Harber, who has a PhD, is Professor Emeritus at the University of Alberta from the Faculty of Physical Education & Recreation and one of several panelists who has been invited to speak at Coach House in the Athlete’s Village at the Games.
Along with former NHLer Sheldon Kennedy, the duo discussed keeping girls in sport and recognizing women who coach in their Monday night fireside chat.
Harber, who is helping shape athlete development programs for young females across Canada was also here last week as part of the panel put on by the Coaching Association of Canada during Week one. She said the focus inevitably shifted to what the research is saying about how to keep girls involved in sport between the ages of 12 to 16.
Research on the topic is plentiful, she noted sometimes it can be as simple as finding a mentor, whether it is an adult or even an older student.
Another major factor in the dropout rate, or even getting girls involved in the first place is the notion sport is only for high-level competition. Harber said the community building aspect of sport is sometimes overlooked in our ultra-competitive society. When in reality, it could be a place for us to focus our attention if we want to keep young athletes involved longer.
“I think sport has lost its way a little bit, particularly community sport. Around making it more than just the high-performance pathway,” Harber said.
“We get extremely fixated on excellence at way too young an age. Girls in particular, because of some of their social circumstances – if they don’t feel like they’re a star performer, why the heck would they put themselves in that situation to begin with.”
That all is affected by coaching, which Harber noted is an important piece of the conversation as well. Not just high-level, elite coaches who push athletes to the podium, but ones who stress team and community building, hard work and dedication at all levels. That will help make better coaches down the road, but also younger mentors in sport for their peers.
“If they’ve had quality experiences and a coach that can help them feel a sense of belonging and this value piece. Not every athlete is going to be able to wear red and white or provincial colours. How can a coach create a culture that everyone can contribute?” Harber asked.
“We’ve heard stories along the way about athletes who haven’t made it into those higher levels of performance, but because of a wise coach will say, ‘I think you’ve got a really good eye for the game or you’ve got strong communication style, have you ever thought of coaching?’ ”

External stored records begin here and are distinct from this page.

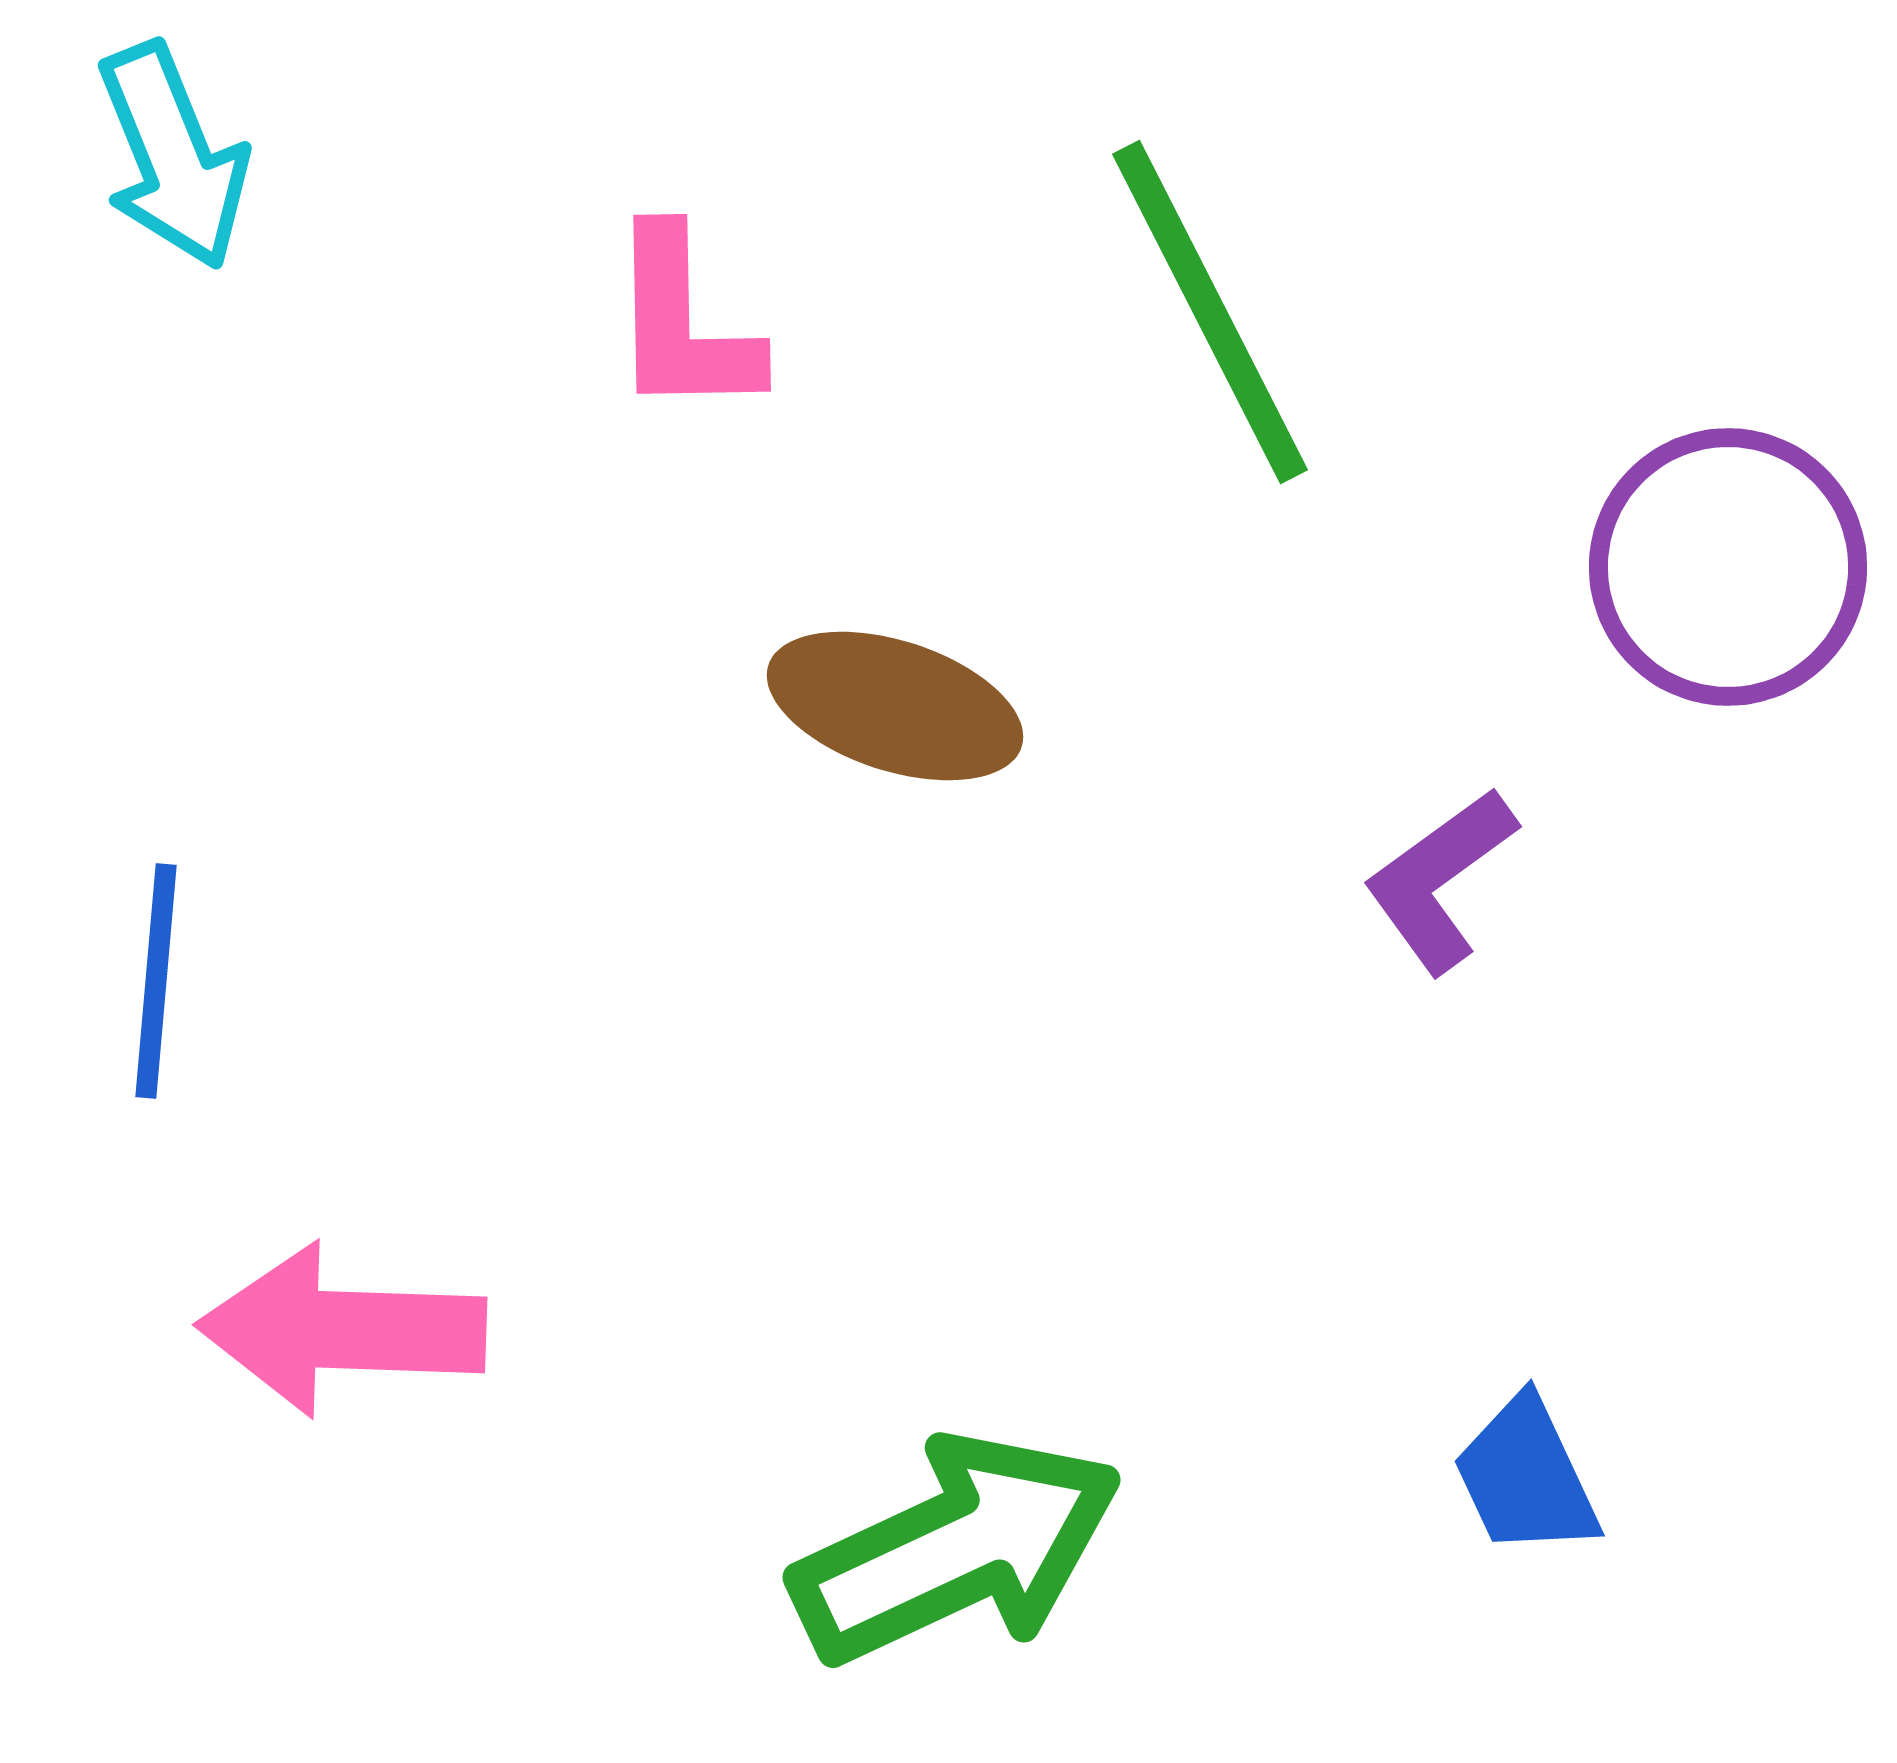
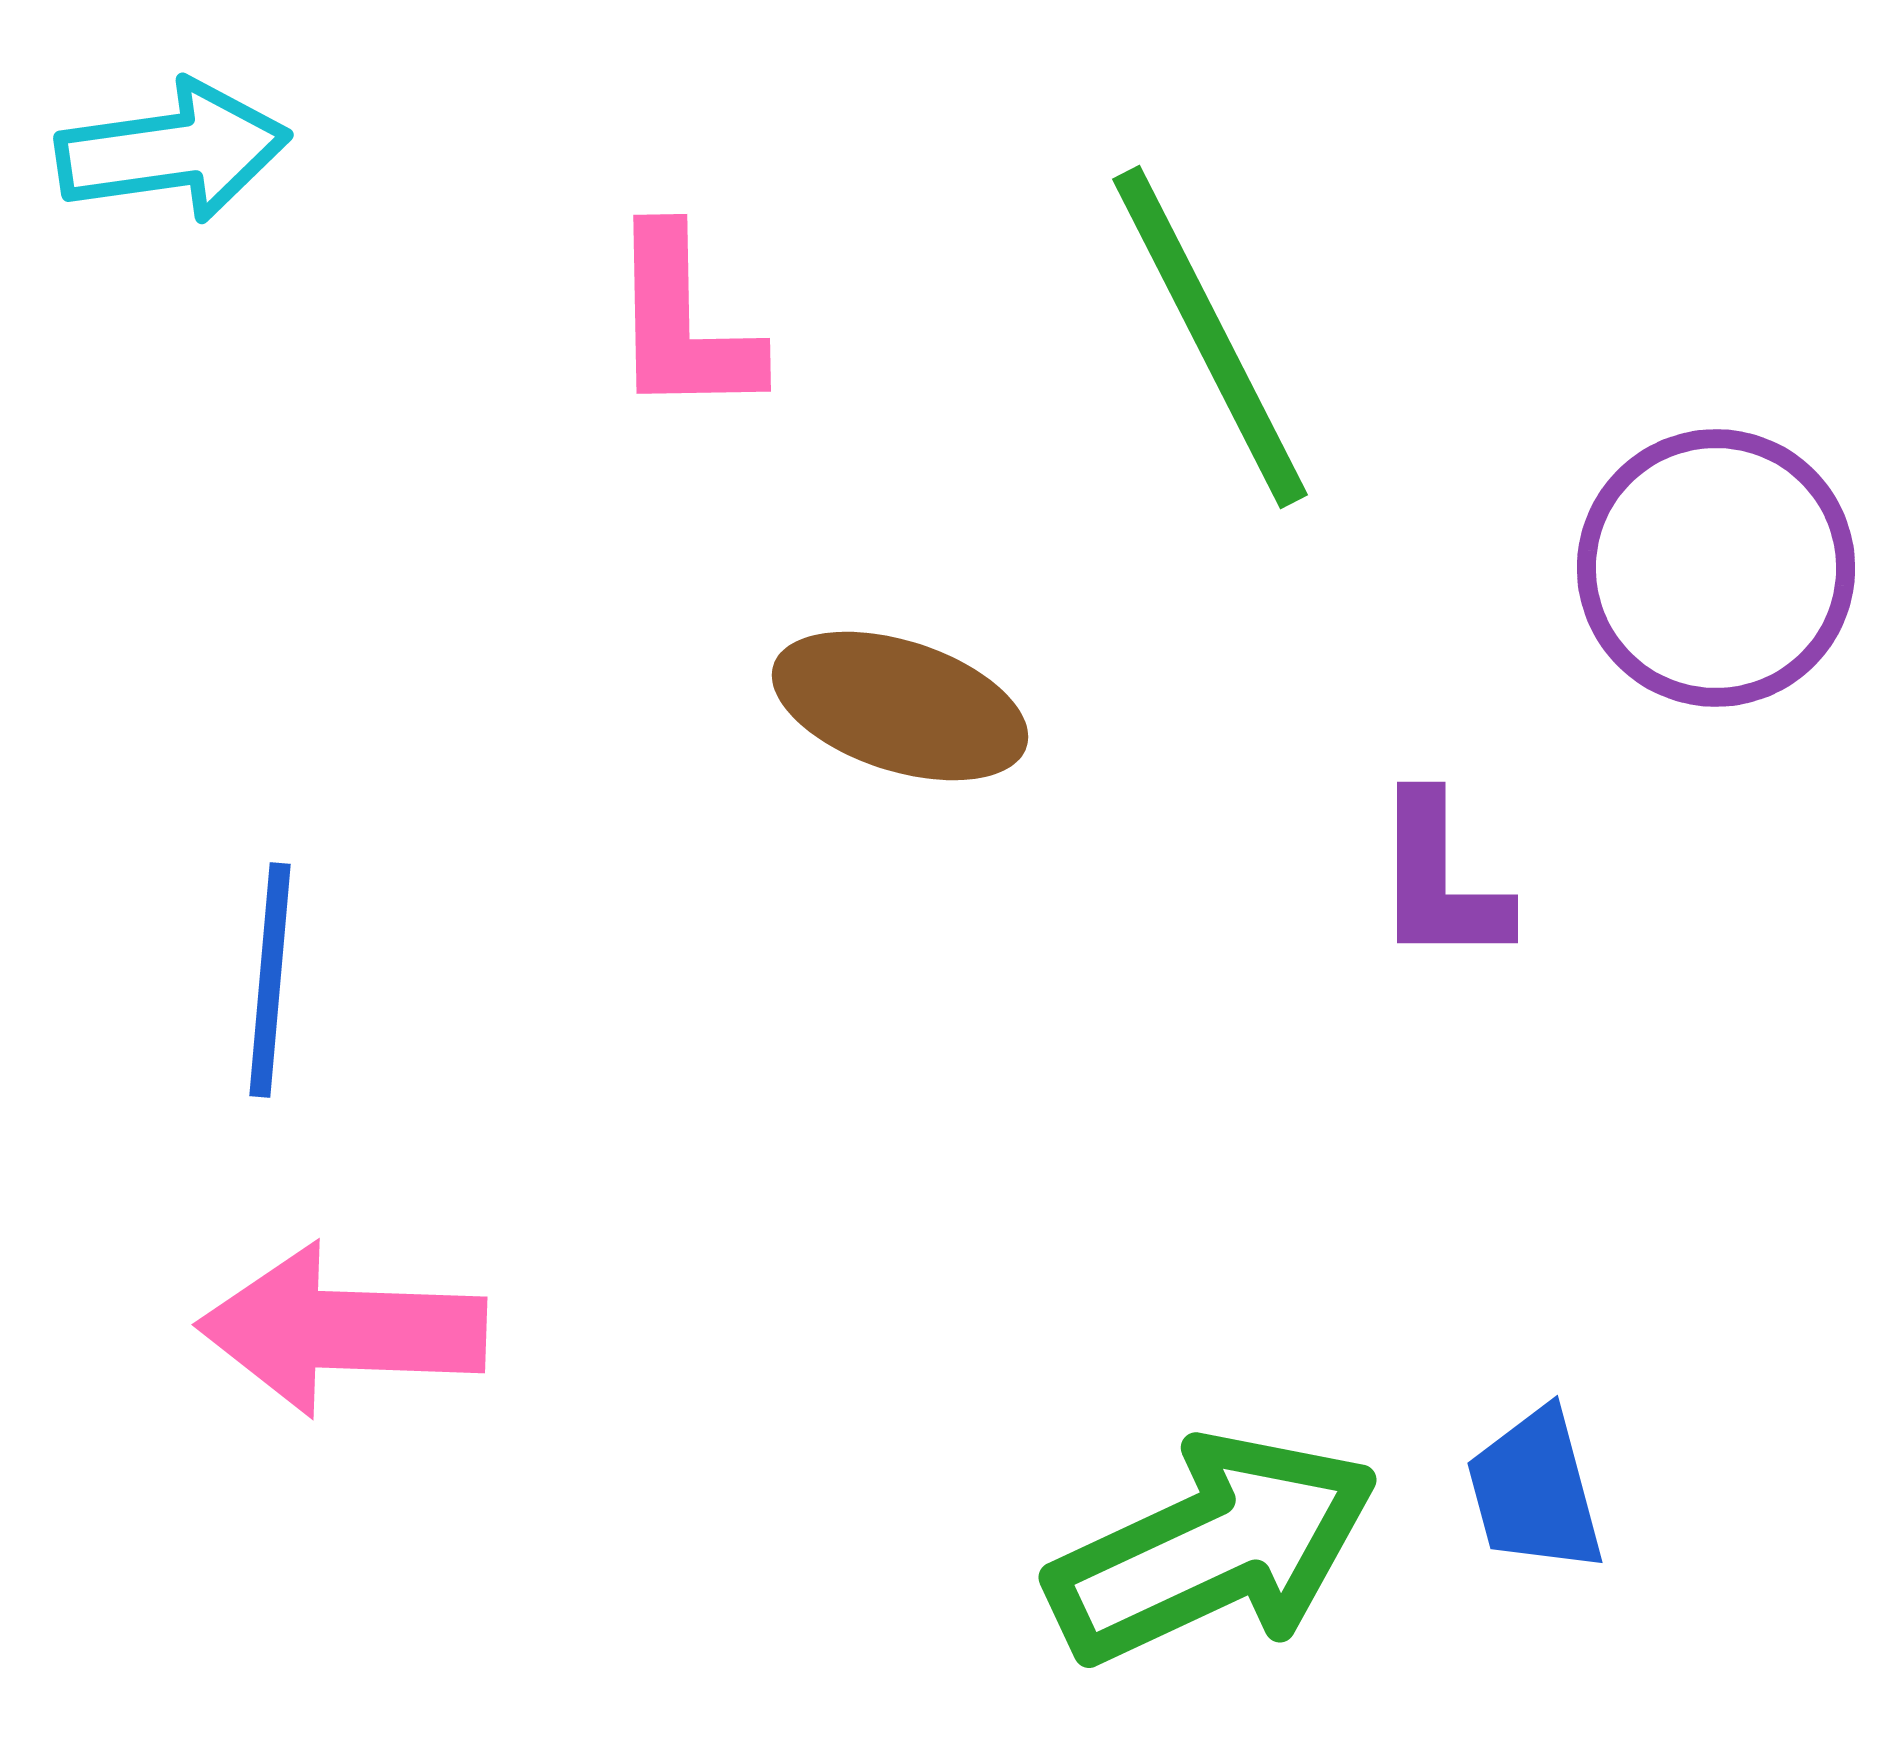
cyan arrow: moved 5 px up; rotated 76 degrees counterclockwise
green line: moved 25 px down
purple circle: moved 12 px left, 1 px down
brown ellipse: moved 5 px right
purple L-shape: rotated 54 degrees counterclockwise
blue line: moved 114 px right, 1 px up
blue trapezoid: moved 9 px right, 14 px down; rotated 10 degrees clockwise
green arrow: moved 256 px right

In the end, the conversations around sport, good and bad, are helping organizations, coaches and athletes alike. Advancing the conversation forward in order to push the boundaries about making sports a better place for everyone, is as important as the lessons learned along the way.
“The more we have conversations about it, I think the more normalized the whole thing becomes. We’re in some lightning rod times with various issues around sport and treatment of girls and young athletes,” she said.
“There’s no shortage of areas in which we can create dialogue over and as long as they are approached with some open minds, we can’t help but make things better.”